Have you ever received a letter? Or had a pen pal from overseas? If you look at the envelopes you get in the mail, you can observe various details. You can instantly spot the stamp, the recipient’s and sender’s addresses, and even special stickers or designs if the sender puts in the extra effort. But something people seldom notice is the postmark, an indicator of where and when it was sent or received at a certain post office. While most of you might not be interested in postmarks, some people are filled with amazement at the sight of them. They see it as more than just ink.
This National History Month, let me introduce you all to a collector who has found his joys in collecting postmarks.
Aniruddha Chatterjee is a collector of stamps, postcards and postmarks. He first started collecting when he moved to the Philippines for work in 2013. His desire to know more about the Philippines and its culture and history led him to embark on a unique way of doing so, through collecting postmarks. “It is here that I was able to further enrich my love for philately and my collection. I made regular trips to the Central Post Office in Manila. The people there were very kind and helpful,” Chatterjee said.
But what’s a postmark? When you mail a letter, Chatterjee said, “The post office applies a cancellation (called a ‘postmark’) on the stamps to make them invalid for further use for postage. Postmarks usually show the date and place of mailing and in some cases, the time of sending.” Things get more exciting when you can use the postmarks to track your letter’s journey. Chatterjee shared, “Sometimes, you may be lucky to find several postmarks on your cover—or envelope—from their transit or the places along its journey to its destination.”
Postmarks show you a letter or parcel’s postal history.
Chatterjee said that some covers are valued by collectors if they have special postmarks, are stamped from a special place or on a special date, or are missent to other destinations. All these things make a cover more collectible. “My love for collecting covers enabled me to build a strong network of collector contacts from all over the world, some of whom became very dear and close friends and most of whom I still haven’t even met personally even after so many years of correspondence!”
There’s a term used for postmark collecting: marcophily. “Marcophily, occasionally called marcophilately, is the specialized study and collection of postmarks, cancellations and postal markings applied by hand or machine on mail that passes through a postal system and applied by the postal operator through whose domain they pass. Commatology was a term used prior to World War II but is rarely used today,” Chatterjee said.
Other interesting covers to collect are those from faraway places, “dead” countries (or places that no longer exist), and special dates on postal cancels like the palindrome date 22 February 2022 or 22.02.2022, or even someone’s birthday. “What’s more interesting is finding one on your birth year!”
Chatterjee has also collected postmarks that are sent on special occasions with matching stamps—one of them is a postmark dated Feb. 14, 1998 and is paired with an “I Love You” stamp.
Towns across the Philippines
“Collecting postmarks of the Philippines was a great avenue through which I could learn more about its history and general geography,” he said. “It did not take long for me to get hooked on Philippine postal cancellations.
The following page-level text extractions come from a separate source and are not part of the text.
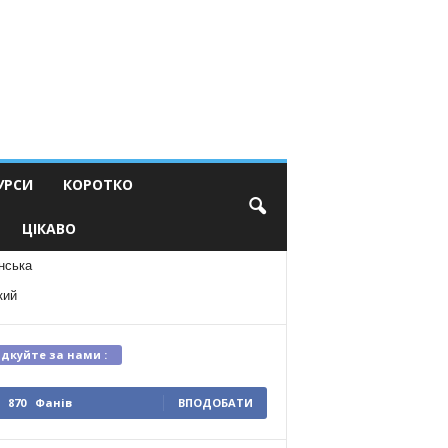
УРСИ
КОРОТКО
ЦІКАВО
нська
кий
ідкуйте за нами :
870
Фанів
ВПОДОБАТИ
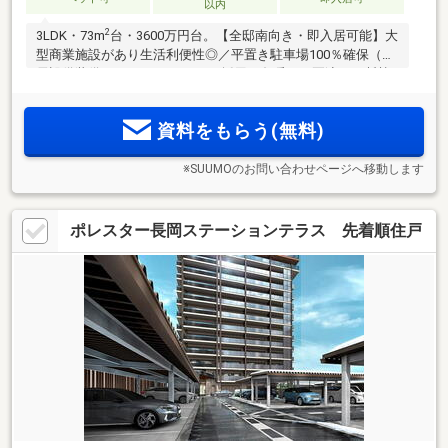
以内
2
3LDK・73m
台・3600万円台。【全邸南向き・即入居可能】大
型商業施設があり生活利便性◎／平置き駐車場100％確保（消
雪設備装備）／ZEH-M Oriented 採用で冬暖かく夏涼しい断熱
性能が魅力。
資料をもらう(無料)
※SUUMOのお問い合わせページへ移動します
ポレスター長岡ステーションテラス 先着順住戸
I quickly set my focus on collecting postmarks of towns across the Philippines. As my collection grew, so did my excitement, thrills and fascination, not to mention all the beautiful people and friends I made through my almost daily correspondences.”
Whenever he’d travel to any town in the Philippines Chatterjee prepares his covers and postcards and tries to visit as many post offices as he can to have his mail postmarked and cancelled. “In so many instances, finding the post offices was already an adventure by itself. I’ve gotten lost numerous times and as always, made brief interactions with strangers who guided me to my destinations which always proves Filipino hospitality is everywhere.”
Apart from collecting postmarks and stamps, he also likes to record local fauna and flora species and learn more about them. He has collected 200 postmarks from different towns and cities in the country, the furthest being from Maitum, Sarangani.
He also spoke of a special piece in his collection. He found a letter that was addressed to Lourdes School in Quezon City, but according to the postmark it arrived in Lourdes, France! How could a letter that was addressed to a country in Asia end up in Europe? Well, on the envelope was the probable explanation: the sender forgot to write the word “Philippines.” A postal worker must have noted the word “Lourdes” and assumed it was addressed to the town in France!
Like with many hobbies, postmark collecting led Chatterjee to join groups which have helped his collection grow tremendously. “I joined the PostCrossing Philippines group (PCPH) and the Philippine Stamp Collectors’ Society (PSCS) on Facebook and was amazed at the wealth of knowledge available to me and the kindness and benevolence of my fellow collectors. Everybody there was always willing to share his or her knowledge and experience.”
PSCS continues to grow at a fast rate. “It is here that I was able to get the guidance and assistance from many members who helped me build my collection of Philippines postmarks. The members are very gracious and helpful. I have made many good friends there too.”
PCPH focuses more on postcard collectors and swappers in the Philippines. In the group, Chatterjee has received help in building his collection from numerous postcrossers who are located across the Philippines. The group also has various local artists and postcard makers who can surely help others start their own collection.
Tips for collectors
His advice for those who want to start collecting? “First decide what kind of postmarks you would like to collect. There are various kinds of postmarks around the world. Once you decide, you should then start building your contacts through social media and join online collecting clubs to start building your collection. As always, knowledge is power.”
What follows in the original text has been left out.